Всматриваясь в каслинские произведения искусства, Дмитрий Константинович пришел к твердому убеждению, что потенциальные возможности стального литья также неисчерпаемы.
Одного каслинского павильона было достаточно для того, чтобы пробудить живую мысль Чернова к действию. Но всем чудесам науки и техники Всемирной выставки не удалось поколебать в сыновьях его устоявшегося убеждения в правильности избранных ими собственных путей жизни и деятельности.
6. «ДЕЛО ИДЕТ ОБ ИМЕНИ РУССКОМ,
А НЕ ОБО МНЕ»
Еще на первой Всемирной выставке в Париже 1867 года многие европейские ученые, историки, искусствоведы заинтересовались русским национальным искусством, пожелали изучить его непосредственно по источникам. От имени европейских ученых к русскому комиссару выставки агенту министерства финансов А. И. Бутовскому обратился за содействием глубокий знаток истории искусств, французский зодчий Виолле ле Дюк.
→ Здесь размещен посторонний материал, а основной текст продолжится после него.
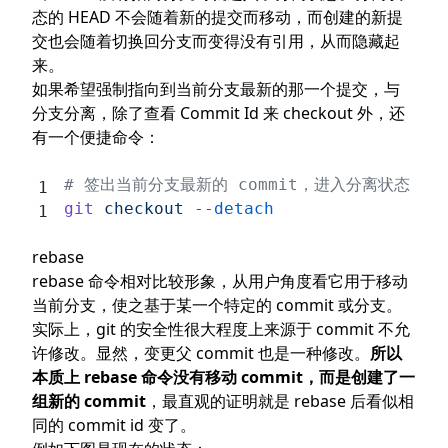
态的 HEAD 不会随着新的提交而移动，而创建的新提
交也会随着切换回分支而变得没有引用，从而隐藏起
来。
如果希望强制指向到当前分支最新的那一个提交，与
分支分离，除了查看 Commit Id 来 checkout 外，还
有一个便捷命令：
# 签出当前分支最新的 commit，进入分离状态
git
 checkout
 --detach
rebase
rebase 命令相对比较形象，从用户角度看它用于移动
当前分支，使之基于某一个特定的 commit 或分支。
实际上，git 的安全性很大程度上来源于 commit 不允
许修改。显然，变更父 commit 也是一种修改。
所以
本质上 rebase 命令没有移动 commit，而是创建了一
组新的 commit
，最直观的证明就是 rebase 后看似相
同的 commit id 变了。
По собранным и сообщенным ему братом Бутовского, Л. И. Бутовским, материалам Виолле ле Дюк со свойственной французам живостью написал и в 1877 году издал остроумное, но не слишком серьезное сочинение «Русское искусство, его источники, составные элементы, высшее развитие и будущее». Через год оно вышло в России в переводе Н. Султанова и взволновало не только любителей искусств.
По тонкому и верному замечанию русского историка литературы А. Л. Кирпичникова, «русские ученые, поспешно собиравшие материалы для французского автора, проявили в этом деле только одно достоинство — скромность». Известный русский искусствовед, создавший всемирно известное собрание древностей Румянцевского музея, Георгий Дмитриевич Филимонов, не будучи публицистом, напечатал в «Московских ведомостях» гневную статью.
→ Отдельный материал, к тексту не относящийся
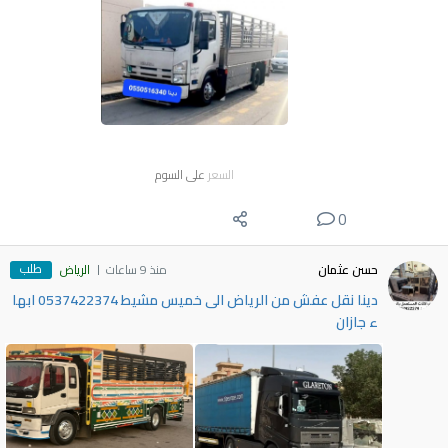
السعر
على السوم
0
طلب
حسن عثمان
منذ 9 ساعات
الرياض
دينا نقل عفش من الرياض الى خميس مشيط 0537422374 ابها
ء جازان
«Не совсем напрасно, — с горьким юмором писал он, — упрекают нас, русских, в косности и в ожидании толчков с Запада. Мы бы и теперь, пожалуй, готовы были отказаться от всяких забот о русском искусстве, да беда в том, что мы так позорно изверились своим самоотрицанием на Западе, что нам уже прямо отказываются верить, если мы утверждаем, что у нас не только нет искусства, но его и быть не могло».
С самого начала своей научной деятельности столкнулся с таким самоотрицанием Дмитрий Константинович Чернов. Его доклад Русскому техническому обществу в 1868 году был событием мирового значения, открыв новую эпоху в теории и практике тепловой обработки стали. В царской России эта работа Чернова была известна только немногим специалистам, и в течение десяти лет он напрасно искал широкого признания у своих соотечественников.
Дмитрий Константинович послал печатный текст своего доклада, опубликованного в «Записках Русского технического общества», в Лондон, известному металлургу Андерсену. Андерсен опубликовал гениальную работу русского инженера на английском языке. С этого перевода был сделан французский перевод, с французского — немецкий. Истинным «толчком с Запада» были почести, оказанные Чернову в Париже на Всемирной выставке 1900 года. Уже в следующем, 1901 году с того же французского сделал русский перевод служащий Брянского общества Александровского южнорусского завода И. П. Семенченко-Даценко. Под витиеватым заголовком «Применение микроскопической металлографии к производству рельсов и теория Чернова» перевод появился в Брянске.
А через год «Записки Русского технического общества» повторили в изложении А. Р. Шуляченко исторический доклад Дмитрия Константиновича в статье «Д. К. Чернов».
Понадобилось тридцать три года для того, чтобы в дореволюционной России соотечественники Чернова начали узнавать о его гениальном труде.
Замалчивание русского имени в самой России побуждало к молчанию и иностранную литературу, не столь щепетильную, как французская. Подобно Ломоносову, Менделееву, Бутлерову, Зинину и многим другим великим деятелям науки и техники, Дмитрий Константинович чрезвычайно остро и близко принимал к сердцу незаслуженное замалчивание своих заслуг и открытий, сознавая, что «дело идет об имени русском, а не обо мне», как говорил Менделеев.